# [TASK TO CARRY OUT]
Your answer must be a word-for-word copy of the listing, with all pictures excluded.

# [DATASET]
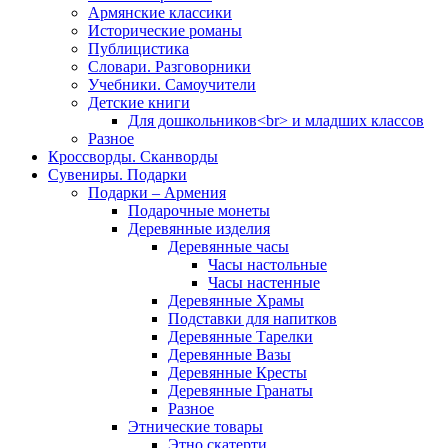
Армянские классики
Исторические романы
Публицистика
Словари. Разговорники
Учебники. Самоучители
Детские книги
Для дошкольников<br> и младших классов
Разное
Кроссворды. Сканворды
Сувениры. Подарки
Подарки – Армения
Подарочные монеты
Деревянные изделия
Деревянные часы
Часы настольные
Часы настенные
Деревянные Храмы
Подставки для напитков
Деревянные Тарелки
Деревянные Вазы
Деревянные Кресты
Деревянные Гранаты
Разное
Этнические товары
Этно скатерти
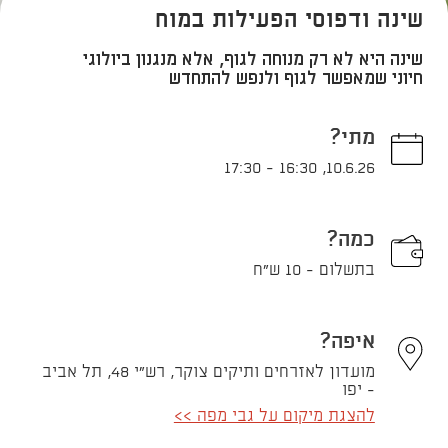
שינה ודפוסי הפעילות במוח
שינה היא לא רק מנוחה לגוף, אלא מנגנון ביולוגי
חיוני שמאפשר לגוף ולנפש להתחדש
מתי?
17:30
-
16:30
,
10.6.26
כמה?
בתשלום - 10 ש"ח
איפה?
מועדון לאזרחים ותיקים צוקר, רש"י 48, תל אביב
- יפו
להצגת מיקום על גבי מפה >>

# [EXERCISE RESPONSE]
Армянские классики
Исторические романы
Публицистика
Словари. Разговорники
Учебники. Самоучители
Детские книги
Для дошкольников<br> и младших классов
Разное
Кроссворды. Сканворды
Сувениры. Подарки
Подарки – Армения
Подарочные монеты
Деревянные изделия
Деревянные часы
Часы настольные
Часы настенные
Деревянные Храмы
Подставки для напитков
Деревянные Тарелки
Деревянные Вазы
Деревянные Кресты
Деревянные Гранаты
Разное
Этнические товары
Этно скатерти
שינה ודפוסי הפעילות במוח
שינה היא לא רק מנוחה לגוף, אלא מנגנון ביולוגי
חיוני שמאפשר לגוף ולנפש להתחדש
מתי?
17:30
-
16:30
,
10.6.26
כמה?
בתשלום - 10 ש"ח
איפה?
מועדון לאזרחים ותיקים צוקר, רש"י 48, תל אביב
- יפו
להצגת מיקום על גבי מפה >>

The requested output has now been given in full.